It can be 6x or 10x the median income, at the end of the day they would still be paying 140k a year in college costs in a year. ALMOST NO ONE CAN AFFORD THAT. Plus most families that make the median income and go to a private college get substantial financial aid. What is it that Harvard says, for families making under X, Harvard is cheaper than state?
D has friends who had a projected family contribution of $5000 per kid. At a full need school that gives very little merit money to a kid that had previously been wait listed. The kid ended up not taking it because he got someplace he wanted to go more where he also got a generous package.
While that may be in the top whatever percent nationally, in New York, California and a few other places those families are sometimes borrowing money to make ends meet. In Iowa, if you make $280K a year and have for a number of years, you have a nice chunk put away if you are responsible. Sometimes I watch house hunters and just salivate over what you can get for $300-350 in some other part of the country. In my area that would be a two bedroom on a main street with stores and unsavory foot traffic in a school district with metal detectors and a high drop out rate or a perhaps a three hour a day commute or more.
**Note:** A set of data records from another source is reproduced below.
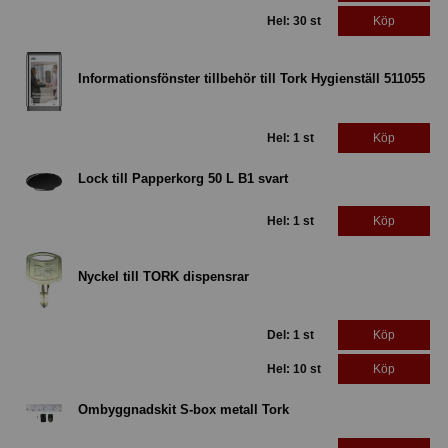
Hel: 30 st
Köp
Informationsfönster tillbehör till Tork Hygienställ 511055
Hel: 1 st
Köp
Lock till Papperkorg 50 L B1 svart
Hel: 1 st
Köp
Nyckel till TORK dispensrar
Del: 1 st
Köp
Hel: 10 st
Köp
Ombyggnadskit S-box metall Tork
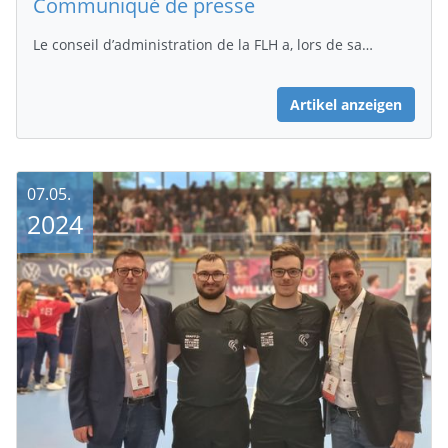
Communiqué de presse
Le conseil d’administration de la FLH a, lors de sa…
Artikel anzeigen
07.05.
2024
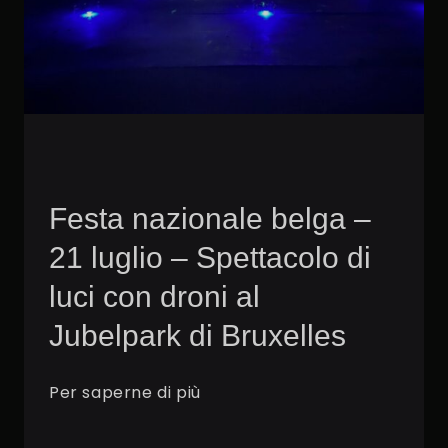
Festa nazionale belga –
21 luglio – Spettacolo di
luci con droni al
Jubelpark di Bruxelles
Per saperne di più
As it is most people have a two hour a day commute anyway.
As for it being a choice to live near a big city (as I have seen stated on these forums), if your family is from the area, especially if you are responsible for elderly relatives, if you have a family business, if you are of an ethnicity that is not well accepted in certain parts of the country or are more comfortable where you have a community based on your homeland, first language or place of worship, or do not want your child growing up as the only one of his or her race, religion or ethnicity in his or her classroom, if you are licensed or have a practice or built a business in a particular area, it is not a choice. If you are your average caucasian middle class christian living near relatives in an inexpensive area of the country, this simply may not be something you are familiar with and think it would be easy for everyone to live more inexpensively and move away from big cities. Perhaps colleges s should think about this more as well.
Colleges not taking that into account, that is a fact, but it does not make it fair. Also when you negotiate with a college, if you can, that is something taken into account then.